What is being asked: Apart from the pictures, every entry below should be repeated exactly.

◇ ◇ ◇ ◇ ◇

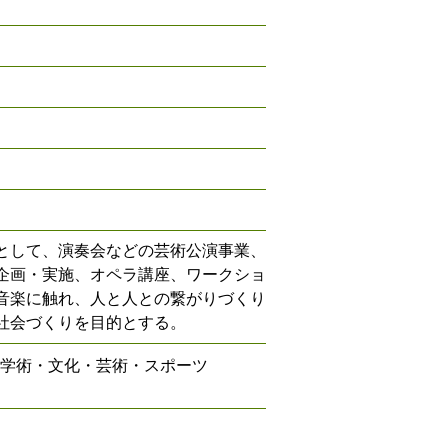
】
として、演奏会などの芸術公演事業、
企画・実施、オペラ講座、ワークショ
音楽に触れ、人と人との繋がりづくり
社会づくりを目的とする。
学術・文化・芸術・スポーツ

◇ ◇ ◇ ◇ ◇

Expected answer:
】
として、演奏会などの芸術公演事業、
企画・実施、オペラ講座、ワークショ
音楽に触れ、人と人との繋がりづくり
社会づくりを目的とする。
学術・文化・芸術・スポーツ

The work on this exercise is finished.